Vauxhall Astra Sports Tourer estate (2010) unveiled | CAR Magazine

Vauxhall Astra Sports Tourer | News

Published: 16 June 2010 Updated: 26 January 2015

Vauxhall has slid the covers off the new Astra Sports Tourer – a mini-me, shrunken Insignia estate for less money. The two share plenty of character and were both penned under GM Europe’s design boss, Mark Adams.

Vauxhall Astra Sports Tourer: the lowdown

The new 2010 Astra estate puts the ultimate accent on cool looks over practicality, and its vital stats suggest it’s a bit of a slouch in the sofa-shifting game. The 2685mm wheelbase is identical to the hatchback’s, so the boot space stands at 500 litres, only 30 litres more than the hatch with the seats up.

FlexFold (optional on lower models) lets you flop each 60:40 split rear seat down at the press of a button; stow all the rear seats flat and boot space soars to a more acceptable 1550 litres. While we’re scrutinising the figures, GM says there’s half as much stowage space inside the cabin, with an additional 25 litres of cubbies and boxes for family clobber. Plenty of scope for losing your house keys and pound coins, then.

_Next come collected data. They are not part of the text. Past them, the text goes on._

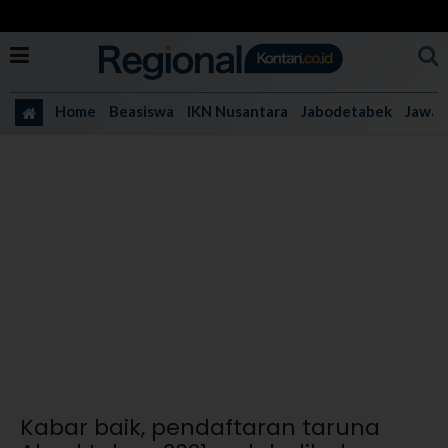
Home
Beasiswa
IKN Nusantara
Jabodetabek
Jawa 
Kabar baik, pendaftaran taruna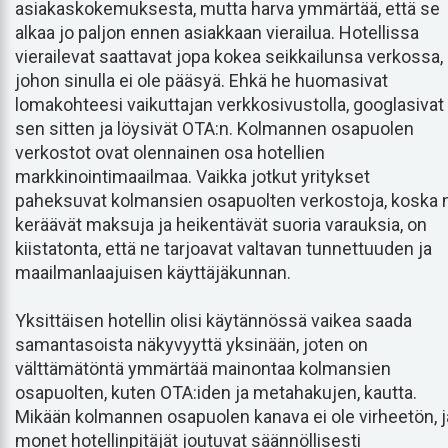
asiakaskokemuksesta, mutta harva ymmärtää, että se
alkaa jo paljon ennen asiakkaan vierailua. Hotellissa
vierailevat saattavat jopa kokea seikkailunsa verkossa,
johon sinulla ei ole pääsyä. Ehkä he huomasivat
lomakohteesi vaikuttajan verkkosivustolla, googlasivat
sen sitten ja löysivät OTA:n. Kolmannen osapuolen
verkostot ovat olennainen osa hotellien
markkinointimaailmaa. Vaikka jotkut yritykset
paheksuvat kolmansien osapuolten verkostoja, koska 
keräävät maksuja ja heikentävät suoria varauksia, on
kiistatonta, että ne tarjoavat valtavan tunnettuuden ja
maailmanlaajuisen käyttäjäkunnan.
Yksittäisen hotellin olisi käytännössä vaikea saada
samantasoista näkyvyyttä yksinään, joten on
välttämätöntä ymmärtää mainontaa kolmansien
osapuolten, kuten OTA:iden ja metahakujen, kautta.
Mikään kolmannen osapuolen kanava ei ole virheetön, j
monet hotellinpitäjät joutuvat säännöllisesti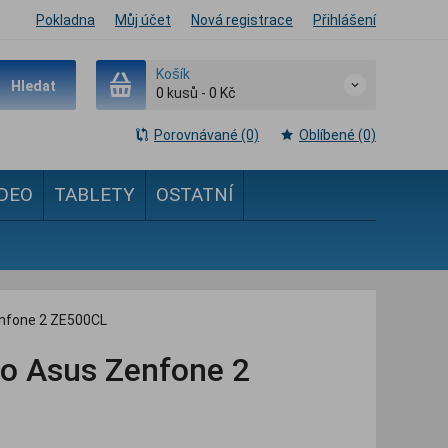
Pokladna
Můj účet
Nová registrace
Přihlášení
Košík
Hledat
0
kusů
-
0 Kč
Porovnávané (0)
Oblíbené (0)
IDEO
TABLETY
OSTATNÍ
Zenfone 2 ZE500CL
ro Asus Zenfone 2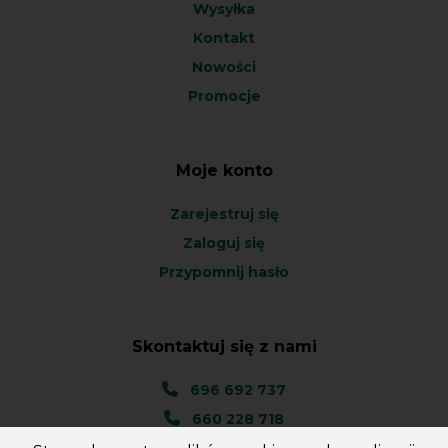
Wysyłka
Kontakt
Nowości
Promocje
Moje konto
Zarejestruj się
Zaloguj się
Przypomnij hasło
Skontaktuj się z nami
696 692 737
660 228 718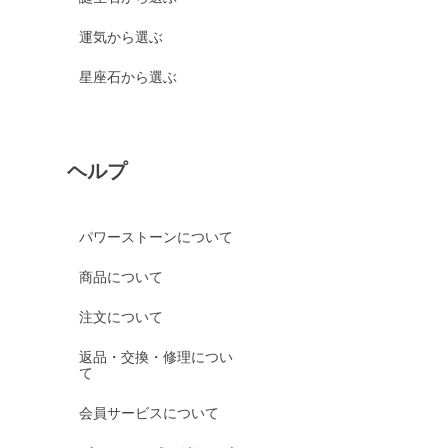
運気から選ぶ
星座石から選ぶ
ヘルプ
パワーストーンについて
商品について
注文について
返品・交換・修理につい
て
会員サービスについて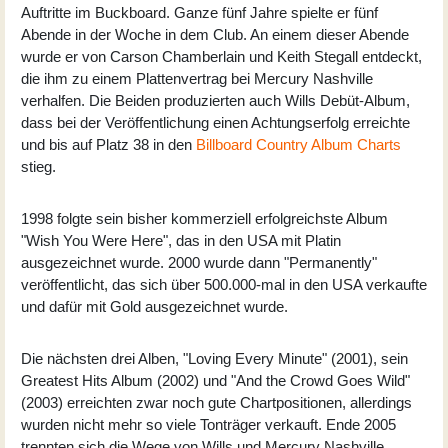
Auftritte im Buckboard. Ganze fünf Jahre spielte er fünf
Abende in der Woche in dem Club. An einem dieser Abende
wurde er von Carson Chamberlain und Keith Stegall entdeckt,
die ihm zu einem Plattenvertrag bei Mercury Nashville
verhalfen. Die Beiden produzierten auch Wills Debüt-Album,
dass bei der Veröffentlichung einen Achtungserfolg erreichte
und bis auf Platz 38 in den
Billboard Country Album Charts
stieg.
1998 folgte sein bisher kommerziell erfolgreichste Album
"Wish You Were Here", das in den USA mit Platin
ausgezeichnet wurde. 2000 wurde dann "Permanently"
veröffentlicht, das sich über 500.000-mal in den USA verkaufte
und dafür mit Gold ausgezeichnet wurde.
Die nächsten drei Alben, "Loving Every Minute" (2001), sein
Greatest Hits Album (2002) und "And the Crowd Goes Wild"
(2003) erreichten zwar noch gute Chartpositionen, allerdings
wurden nicht mehr so viele Tonträger verkauft. Ende 2005
trennten sich die Wege von Wills und Mercury Nashville.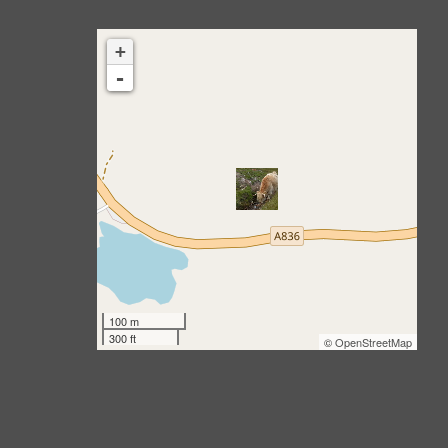
+
-
100 m
300 ft
©
OpenStreetMap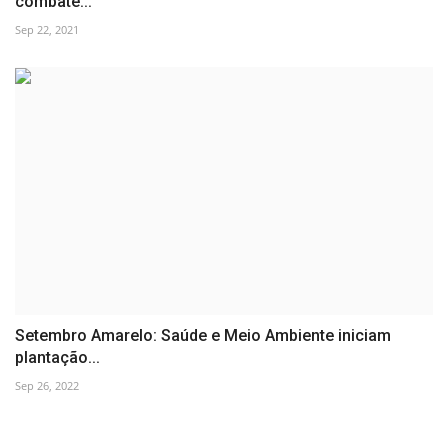
combate...
Sep 22, 2021
Setembro Amarelo: Saúde e Meio Ambiente iniciam
plantação...
Sep 26, 2022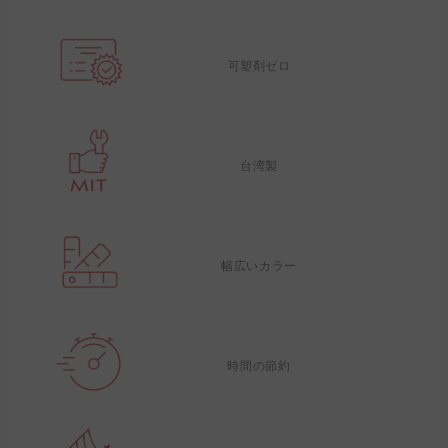
可塑剤ゼロ
台湾製
幅広いカラー
時間の節約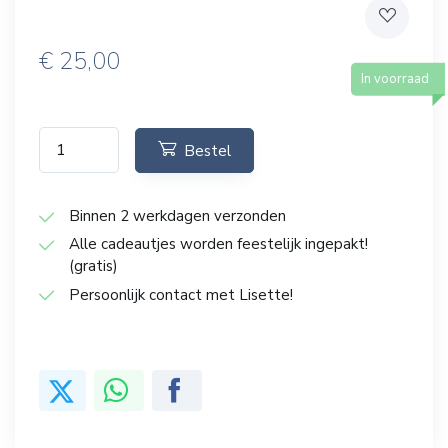
€
25,00
In voorraad
Bestel
Binnen 2 werkdagen verzonden
Alle cadeautjes worden feestelijk ingepakt!
(gratis)
Persoonlijk contact met Lisette!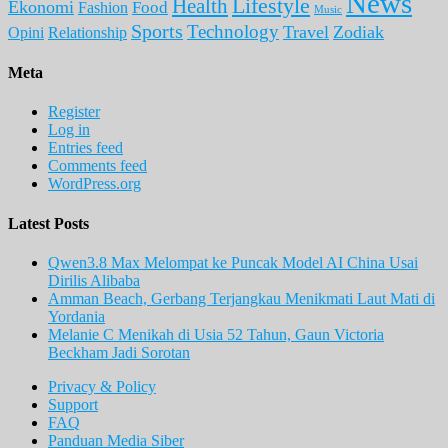
News
Lifestyle
Health
Ekonomi
Food
Fashion
Music
Sports
Technology
Travel
Zodiak
Opini
Relationship
Meta
Register
Log in
Entries feed
Comments feed
WordPress.org
Latest Posts
Qwen3.8 Max Melompat ke Puncak Model AI China Usai
Dirilis Alibaba
Amman Beach, Gerbang Terjangkau Menikmati Laut Mati di
Yordania
Melanie C Menikah di Usia 52 Tahun, Gaun Victoria
Beckham Jadi Sorotan
Privacy & Policy
Support
FAQ
Panduan Media Siber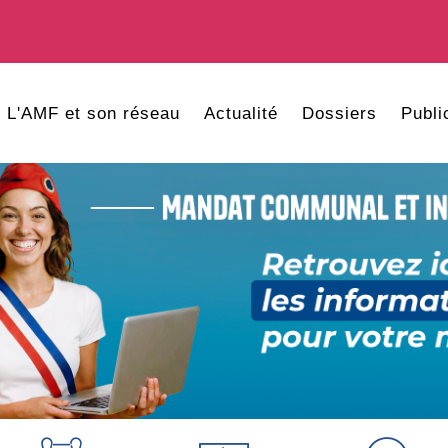
L'AMF et son réseau
Actualité
Dossiers
Publi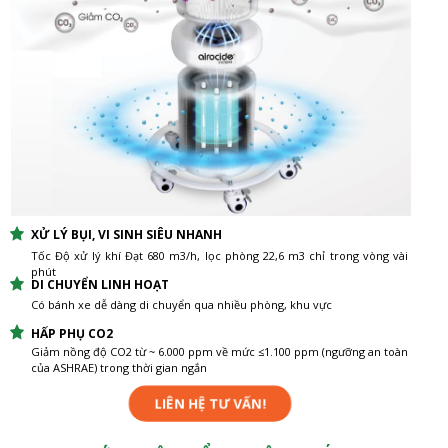
XỬ LÝ BỤI, VI SINH SIÊU NHANH
Tốc Độ xử lý khí Đạt 680 m3/h, lọc phòng 22,6 m3 chỉ trong vòng vài
phút
DI CHUYỂN LINH HOẠT
Có bánh xe dễ dàng di chuyển qua nhiều phòng, khu vực
HẤP PHỤ CO2
Giảm nồng độ CO2 từ ~ 6.000 ppm về mức ≤1.100 ppm (ngưỡng an toàn
của ASHRAE) trong thời gian ngắn
LIÊN HỆ TƯ VẤN!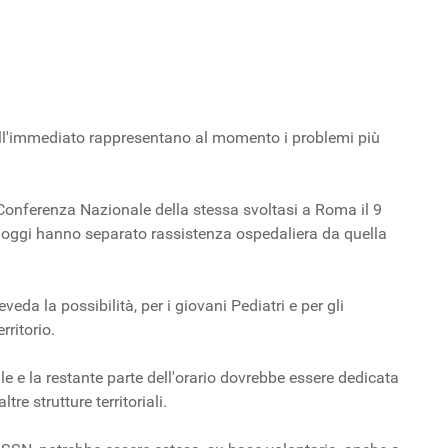
nell'immediato rappresentano al momento i problemi più
 Conferenza Nazionale della stessa svoltasi a Roma il 9
ad oggi hanno separato rassistenza ospedaliera da quella
eda la possibilità, per i giovani Pediatri e per gli
rritorio.
 e la restante parte dell'orario dovrebbe essere dedicata
tre strutture territoriali.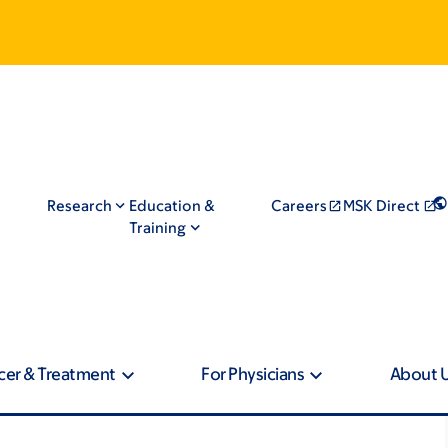
Research
Education &
Careers
MSK Direct
Training
cer & Treatment
For Physicians
About 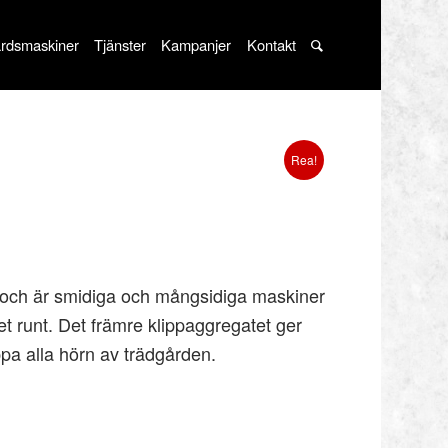
rdsmaskiner
Tjänster
Kampanjer
Kontakt
Rea!
 och är smidiga och mångsidiga maskiner
ret runt. Det främre klippaggregatet ger
ippa alla hörn av trädgården.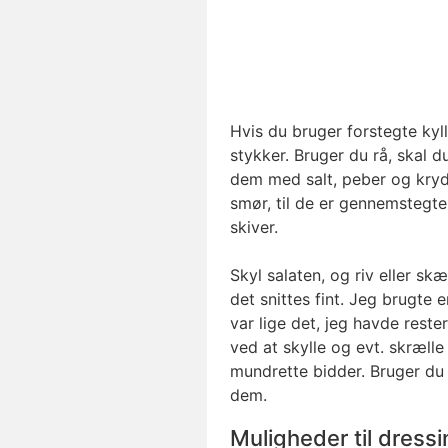
Hvis du bruger forstegte kyll
stykker. Bruger du rå, skal d
dem med salt, peber og krydd
smør, til de er gennemstegte
skiver.
Skyl salaten, og riv eller sk
det snittes fint. Jeg brugte 
var lige det, jeg havde reste
ved at skylle og evt. skrælle
mundrette bidder. Bruger du 
dem.
Muligheder til dress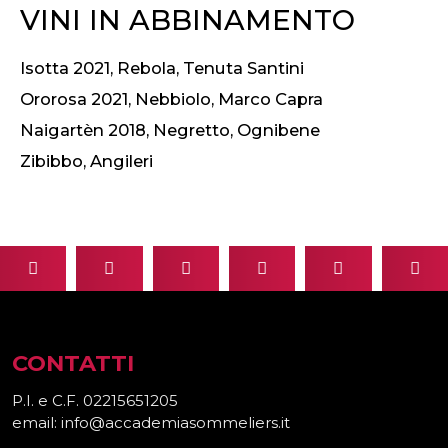
VINI IN ABBINAMENTO
Isotta 2021, Rebola, Tenuta Santini
Ororosa 2021, Nebbiolo, Marco Capra
Naigartèn 2018, Negretto, Ognibene
Zibibbo, Angileri
CONTATTI
P.I. e C.F. 02215651205
email: info@accademiasommeliers.it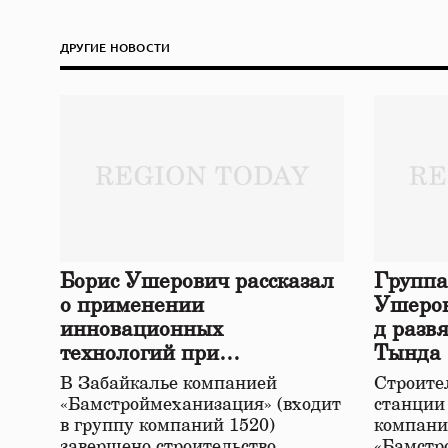
ДРУГИЕ НОВОСТИ
Борис Ушерович рассказал
Группа
о применении
Ушеров
инновационных
д разв
технологий при
Тында
строительстве нового моста
В Забайкалье компанией
Строител
в Забайкалье
«Бамстроймеханизация» (входит
станции
в группу компаний 1520)
компани
завершено строительство
«Бамстр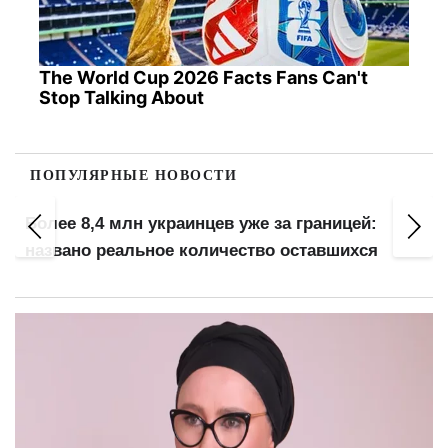
The World Cup 2026 Facts Fans Can't
Stop Talking About
ПОПУЛЯРНЫЕ НОВОСТИ
Более 8,4 млн украинцев уже за границей:
названо реальное количество оставшихся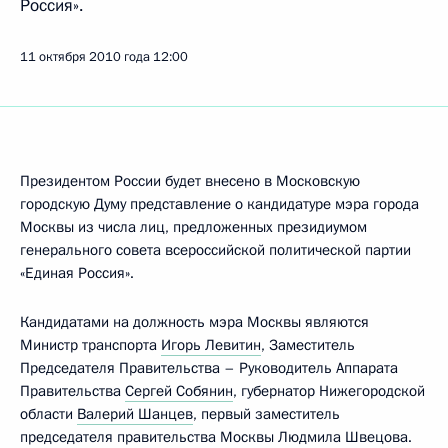
Россия».
11 октября 2010 года
12:00
Президентом России будет внесено в Московскую
городскую Думу представление о кандидатуре мэра города
Москвы из числа лиц, предложенных президиумом
генерального совета всероссийской политической партии
«Единая Россия».
Кандидатами на должность мэра Москвы являются
Министр транспорта
Игорь Левитин
, Заместитель
Председателя Правительства – Руководитель Аппарата
Правительства
Сергей Собянин
, губернатор Нижегородской
области
Валерий Шанцев
, первый заместитель
председателя правительства Москвы Людмила Швецова.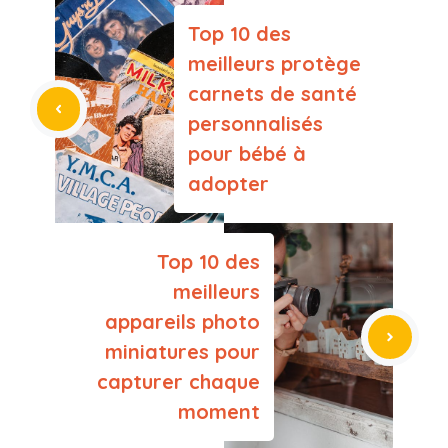
Top 10 des
meilleurs protège
carnets de santé
personnalisés
pour bébé à
adopter
Top 10 des
meilleurs
appareils photo
miniatures pour
capturer chaque
moment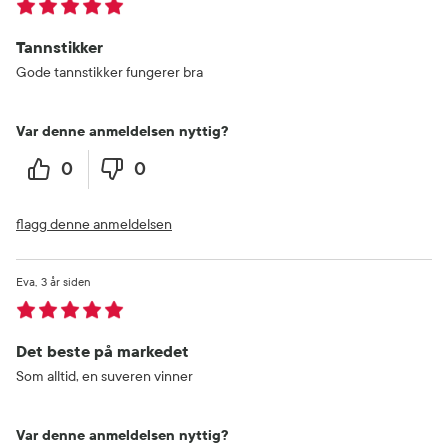
Tannstikker
Gode tannstikker fungerer bra
Var denne anmeldelsen nyttig?
0
0
flagg denne anmeldelsen
Eva
3 år siden
Det beste på markedet
Som alltid, en suveren vinner
Var denne anmeldelsen nyttig?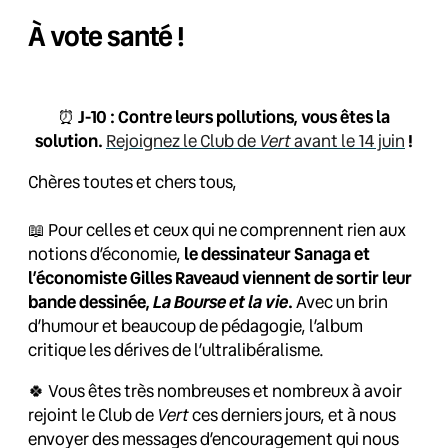
À vote santé !
⏰
J-10 : Contre leurs pollutions, vous êtes la
solution.
Rejoignez le Club de
Vert
avant le 14 juin
!
Chères toutes et chers tous,
📖 Pour celles et ceux qui ne comprennent rien aux
notions d’économie,
le dessinateur Sanaga et
l’économiste Gilles Raveaud viennent de sortir leur
La Bourse et la vie
bande dessinée,
.
Avec un brin
d’humour et beaucoup de pédagogie, l’album
critique les dérives de l’ultralibéralisme.
🍀 Vous êtes très nombreuses et nombreux à avoir
rejoint le Club de
Vert
ces derniers jours, et à nous
envoyer des messages d’encouragement qui nous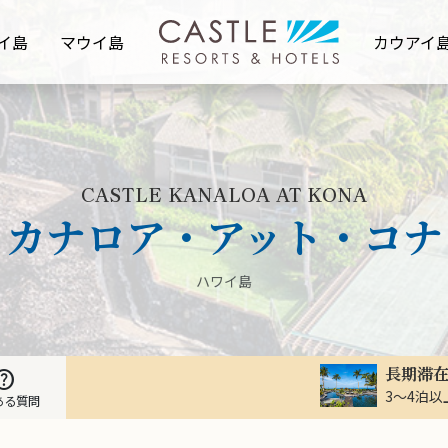
イ島
マウイ島
カウアイ
CASTLE KANALOA AT KONA
・カナロア・アット・コナ
ハワイ島
長期滞
elp
3～4泊
ある質問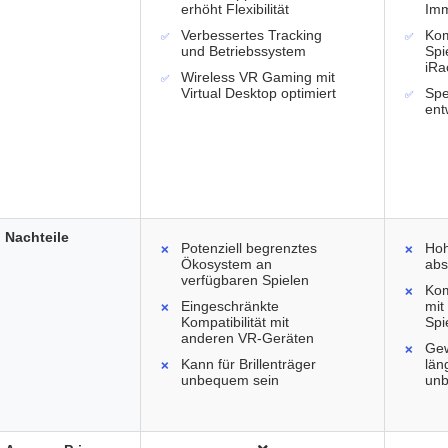
erhöht Flexibilität
Imm
Verbessertes Tracking
Kom
und Betriebssystem
Spi
iRa
Wireless VR Gaming mit
Virtual Desktop optimiert
Spe
ent
Nachteile
Potenziell begrenztes
Hoh
Ökosystem an
abs
verfügbaren Spielen
Kom
Eingeschränkte
mit
Kompatibilität mit
Spi
anderen VR-Geräten
Gew
Kann für Brillenträger
län
unbequem sein
unb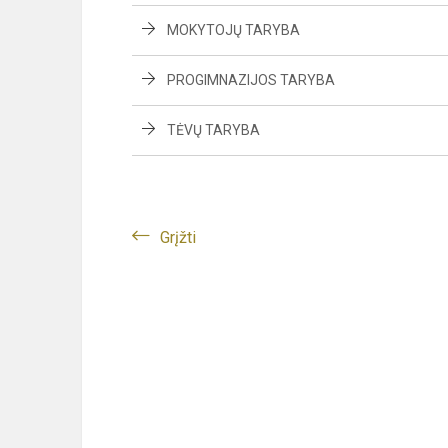
MOKYTOJŲ TARYBA
PROGIMNAZIJOS TARYBA
TĖVŲ TARYBA
Grįžti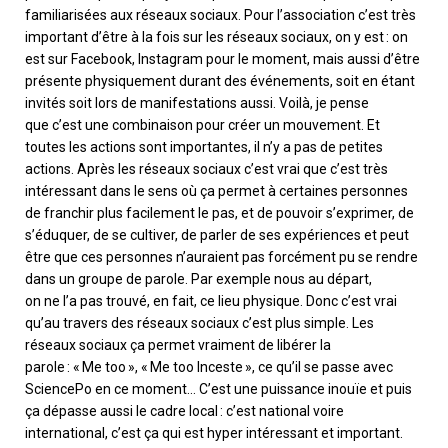
familiarisées aux réseaux sociaux. Pour l’association c’est très
important d’être à la fois sur les réseaux sociaux, on y est : on
est sur Facebook, Instagram pour le moment, mais aussi d’être
présent
e
physiquement durant des événements, soit en étant
invité
s
soit
lors de
manifestations
aussi
. Voilà, je pense
qu
e
c’est une combinaison pour créer un mouvement. Et
toutes les actions sont importantes, il n’y a pas de petites
actions. Après les réseaux sociaux c’est vrai que c’est très
intéressant dans le sens où ça permet à certaines personnes
de franchir plus facilement le pas, et de pouvoir s’exprimer, de
s’éduquer, de se cultiver, de parler de ses expériences et peut
être que ces personnes n’auraient pas forcément pu se rendre
dans un groupe de parole. Par exemple nous au départ,
on
ne
l’a pas trouvé
,
en fait
,
ce lieu physique. Donc c’est vrai
qu’au travers des réseaux sociaux c’est plus simple. Les
réseaux sociaux ça permet vraiment de libérer la
parole :
«
Me
too
»
,
«
Me
too
Inceste
»
, ce qu’il se passe avec
SciencePo en ce moment
… C
’est une puissance
inouïe
et puis
ça dépasse aussi le cadre local : c’est national voire
international, c’est ça qui est hyper intéressant et important.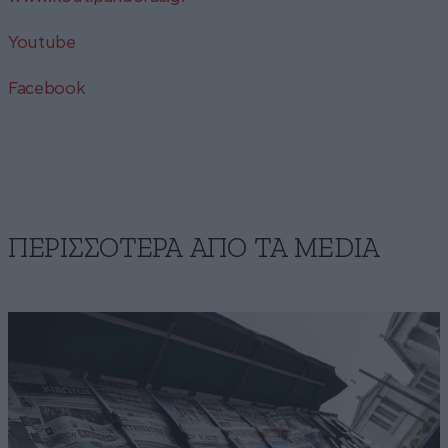
Youtube
Facebook
ΠΕΡΙΣΣΟΤΕΡΑ ΑΠΟ ΤA MEDIA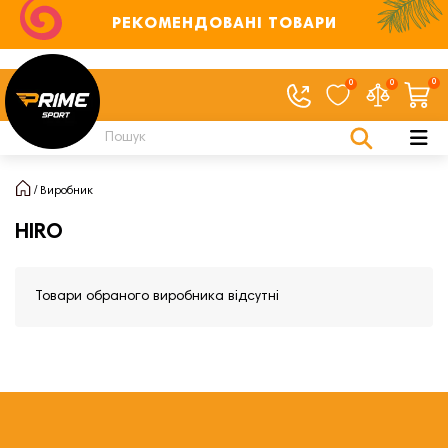
РЕКОМЕНДОВАНІ ТОВАРИ
0
0
0
Виробник
HIRO
Товари обраного виробника відсутні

Astra estate: the engine room

The Astra Sports Tourer comes with a choice of six engines and this marks the adoption of start-stop on the Astra. The starter engine is a 99bhp 1.4i, although diesels will probably prove more popular – choose from a pair of 1.7s or a 158bhp 2.0 CDTi, bringing 55mpg and 134g/km of CO2.

How’s the Astra selling?

Very well in the UK, says Vauxhall. It’s sold more than 28,000 Astra hatchbacks since launch in December 2009 – and GM types are quick to point out that they’re not all rental specials. The Astra is Britain’s best-selling retail car range in the first five months of 2010. That’s seriously impressive: well done, Vauxhall.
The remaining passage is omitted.